AMP for email is just a continuation of this principle. People are constantly leaving Gmail to the pages of airlines, online stores, social networks and other places. Places that have created their own user environment, their own analytics, their own processes that may be visible or not visible, useful or not useful for Google.

But if these daily tasks occur inside Gmail, Google will gain control over the smallest details, and will determine what companies can and cannot do inside the email system - instead of using the natural limitations of email, which is not a bug, but features .

And as if this is not enough, another property is being promoted, in essence, the most avid of all that the company did. Dynamic email content. Where have I heard about this? Oh yes, this is the whole business model for providing free email from Google. Advertising.

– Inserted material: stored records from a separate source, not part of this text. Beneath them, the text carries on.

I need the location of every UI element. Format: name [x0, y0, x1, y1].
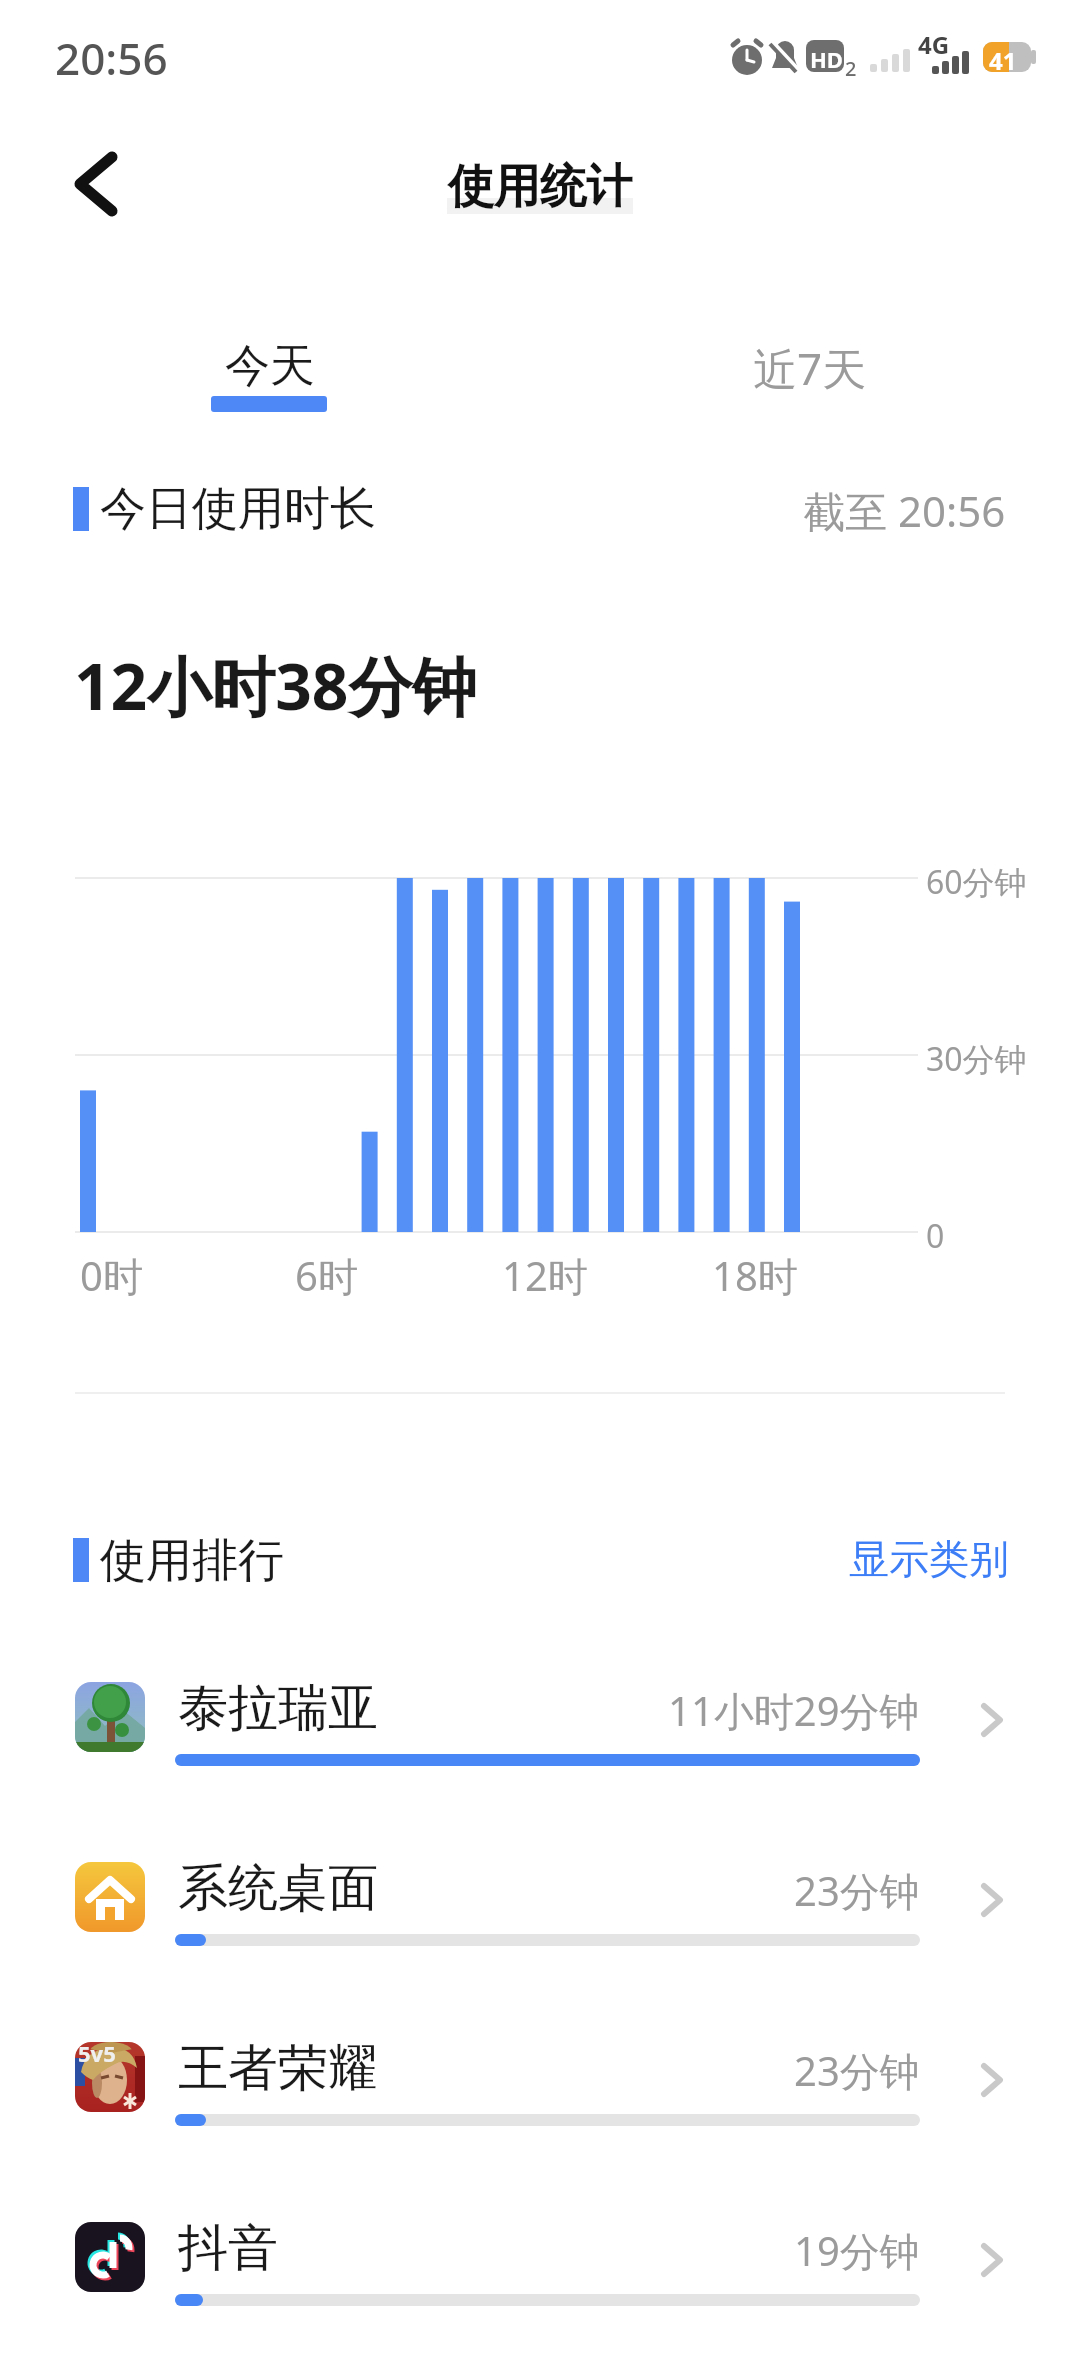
staticText: 19分钟: [794, 2223, 920, 2278]
staticText: 显示类别: [849, 1534, 1009, 1584]
staticText: 41: [989, 44, 1017, 77]
staticText: 23分钟: [794, 2043, 920, 2098]
staticText: 使用统计: [448, 158, 632, 216]
staticText: 2: [845, 55, 857, 82]
button[interactable]: 泰拉瑞亚: [40, 1670, 1040, 1834]
staticText: 6时: [295, 1248, 358, 1303]
staticText: 5v5: [78, 2042, 116, 2068]
staticText: 抖音: [178, 2217, 278, 2280]
staticText: 泰拉瑞亚: [178, 1677, 378, 1740]
staticText: 0: [926, 1214, 945, 1258]
staticText: 系统桌面: [178, 1857, 378, 1920]
button[interactable]: 5v5: [40, 2030, 1040, 2194]
staticText: 0时: [80, 1248, 143, 1303]
staticText: 23分钟: [794, 1863, 920, 1918]
staticText: 今日使用时长: [100, 480, 376, 538]
button[interactable]: [0, 330, 540, 414]
button[interactable]: 显示类别: [819, 1528, 1009, 1590]
staticText: 20:56: [55, 28, 168, 88]
staticText: HD: [810, 44, 843, 74]
staticText: 4G: [918, 28, 950, 61]
button[interactable]: 抖音: [40, 2210, 1040, 2374]
staticText: 60分钟: [926, 860, 1027, 904]
staticText: 今天: [225, 338, 315, 395]
button[interactable]: [540, 330, 1080, 414]
staticText: 12时: [502, 1248, 588, 1303]
staticText: 王者荣耀: [178, 2037, 378, 2100]
staticText: 12小时38分钟: [74, 642, 477, 729]
staticText: 30分钟: [926, 1037, 1027, 1081]
staticText: 近7天: [753, 338, 867, 398]
button[interactable]: 系统桌面: [40, 1850, 1040, 2014]
staticText: 11小时29分钟: [668, 1683, 920, 1738]
staticText: 截至 20:56: [803, 482, 1006, 539]
staticText: 使用排行: [100, 1532, 284, 1590]
staticText: 18时: [712, 1248, 798, 1303]
button[interactable]: [50, 140, 140, 230]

What is the majority of live content on the web that needs to constantly access the home server and update on its own? Not articles like this, not videos, not songs — these are only resources that you have requested. Not chats and email. Yes, there are, of course, cloud tools for work - shared documents. But the biggest part, 99.9% is advertising.

Advertising and tracking services that adapt to their surrounding content, to visitor data they know, and to the latest prices and discounts. This is how Google wants to “modernize” your Inbox.

Do the words “attractive, interactive, and practical” sound differently to you now? Do not use it, do not encourage it. AMP and other similar initiatives are already parasitic on the web, and they will turn out to be just as bad for email.